There’s a picture of Nancy Graves in the English cemetery in Florence. It is an interesting setting for a photo and made even more so, with time, by the presence of the artists pictured alongside her. From left to right, we have the painter Chuck Close, then her husband, the sculptor Richard Serra, and finally the painter Stephen Posen. This is one of those images of famous people before they became famous – before the exhibitions, the biennials, the awards and the acclaim.
The photo was taken in 1965 and all four, recent Yale MFA graduates, are in Europe on Fulbright grants. One imagines they all decided to meet up in Florence where Nancy Graves and Richard Serra had just moved. It was a prerequisite for any young artist to visit the Uffizi, the Palazzo Medici, the Pitti Palace and of course the Duomo.
But what they were doing in the Cimitero degli inglesi?
There is a theory that they were visiting the grave of Elizabeth Barrett Browning, a 19th-century English poet who enjoyed immense popularity in the Victorian era for her love poems but whose acceptance into the canon of Victorian literature was much delayed. Browning’s work receded into oblivion after her death and It was not until the development of feminist criticism in the 1960s and 70s, that her poems became celebrated.
It is tempting to compare Browning’s story of rediscovery with Nancy Graves’s trajectory which would follow a similar path of meteoric success, disappearance and revival. Uncannily, both died aged 55 at the height of their careers.

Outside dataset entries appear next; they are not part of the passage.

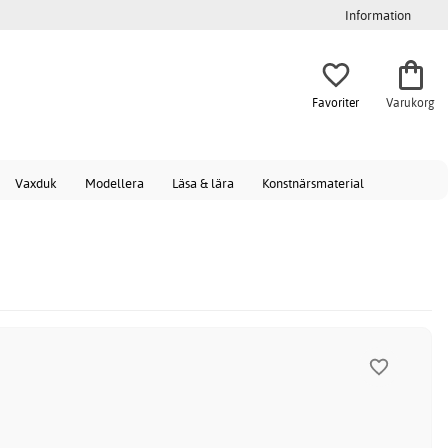
Information
Favoriter
Varukorg
Vaxduk
Modellera
Läsa & lära
Konstnärsmaterial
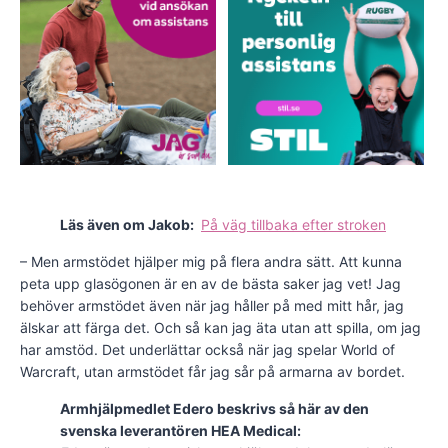
Läs även om Jakob:
På väg tillbaka efter stroken
– Men armstödet hjälper mig på flera andra sätt. Att kunna
peta upp glasögonen är en av de bästa saker jag vet! Jag
behöver armstödet även när jag håller på med mitt hår, jag
älskar att färga det. Och så kan jag äta utan att spilla, om jag
har amstöd. Det underlättar också när jag spelar World of
Warcraft, utan armstödet får jag sår på armarna av bordet.
Armhjälpmedlet Edero beskrivs så här av den
svenska leverantören HEA Medical:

The works on paper in this online presentation were created in the latter half of Nancy Graves’s career and life but many of their motifs refer to this time in Italy, a formative year during which she visited museums and sites of both archaeological and historical importance. Throughout her life, Graves would return to Italy, most notably in 1979 when she was awarded a residency at the American Academy in Rome, and during the years in which she produced editions with Europe’s most prestigious printer of contemporary art.